**TASK PROMPT:**
Once you find the line below that has "fået foretaget en", output it and every line after it exactly, stopping after the line that has "30 de junio de 2022", with no pictures.

**THE DATA:**
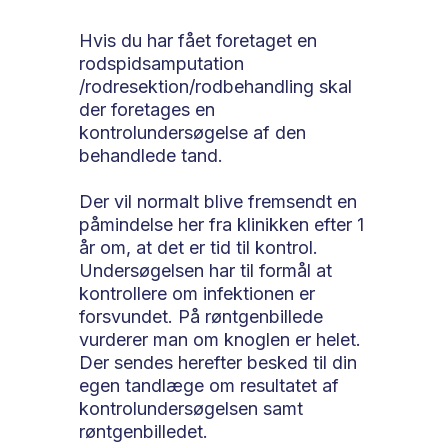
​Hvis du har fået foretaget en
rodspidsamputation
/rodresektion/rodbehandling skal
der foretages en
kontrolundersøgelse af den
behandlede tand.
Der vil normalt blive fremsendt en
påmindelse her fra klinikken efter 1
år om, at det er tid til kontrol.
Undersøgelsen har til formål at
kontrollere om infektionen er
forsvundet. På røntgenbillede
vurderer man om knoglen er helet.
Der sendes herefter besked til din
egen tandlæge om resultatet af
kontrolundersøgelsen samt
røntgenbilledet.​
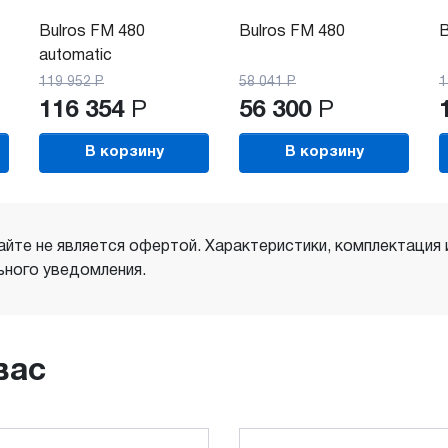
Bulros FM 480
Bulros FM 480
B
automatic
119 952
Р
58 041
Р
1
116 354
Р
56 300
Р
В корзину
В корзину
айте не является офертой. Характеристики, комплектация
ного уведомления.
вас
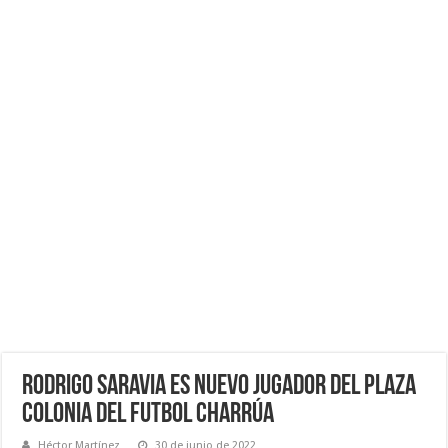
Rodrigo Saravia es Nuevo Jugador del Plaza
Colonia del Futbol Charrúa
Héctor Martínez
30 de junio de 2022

---

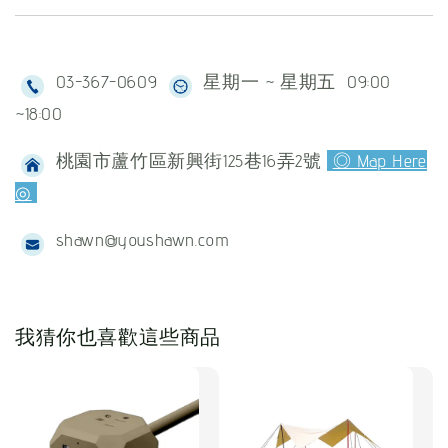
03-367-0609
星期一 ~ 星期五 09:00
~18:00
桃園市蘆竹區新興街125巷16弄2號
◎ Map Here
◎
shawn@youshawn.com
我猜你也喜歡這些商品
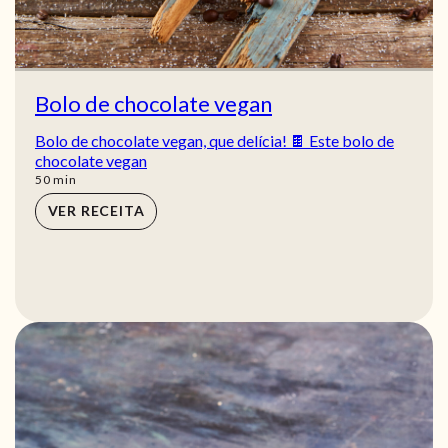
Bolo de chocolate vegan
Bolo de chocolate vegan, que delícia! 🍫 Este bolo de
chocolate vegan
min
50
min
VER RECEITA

* * *

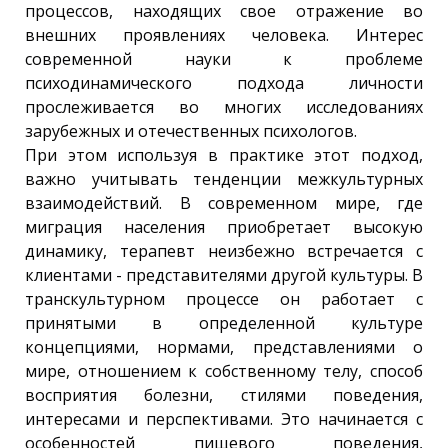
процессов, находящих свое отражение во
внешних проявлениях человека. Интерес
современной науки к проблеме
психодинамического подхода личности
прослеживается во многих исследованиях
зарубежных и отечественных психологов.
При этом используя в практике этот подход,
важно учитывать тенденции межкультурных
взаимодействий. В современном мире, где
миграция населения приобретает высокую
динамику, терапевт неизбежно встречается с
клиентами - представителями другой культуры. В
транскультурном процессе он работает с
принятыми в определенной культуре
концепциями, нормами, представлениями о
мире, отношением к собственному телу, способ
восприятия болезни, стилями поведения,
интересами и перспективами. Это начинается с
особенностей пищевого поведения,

**ANSWER SECTION:**
​Hvis du har fået foretaget en
rodspidsamputation
/rodresektion/rodbehandling skal
der foretages en
kontrolundersøgelse af den
behandlede tand.
Der vil normalt blive fremsendt en
påmindelse her fra klinikken efter 1
år om, at det er tid til kontrol.
Undersøgelsen har til formål at
kontrollere om infektionen er
forsvundet. På røntgenbillede
vurderer man om knoglen er helet.
Der sendes herefter besked til din
egen tandlæge om resultatet af
kontrolundersøgelsen samt
røntgenbilledet.​
Bulros FM 480
Bulros FM 480
B
automatic
119 952
Р
58 041
Р
1
116 354
Р
56 300
Р
В корзину
В корзину
айте не является офертой. Характеристики, комплектация
ного уведомления.
вас
Rodrigo Saravia es Nuevo Jugador del Plaza
Colonia del Futbol Charrúa
Héctor Martínez
30 de junio de 2022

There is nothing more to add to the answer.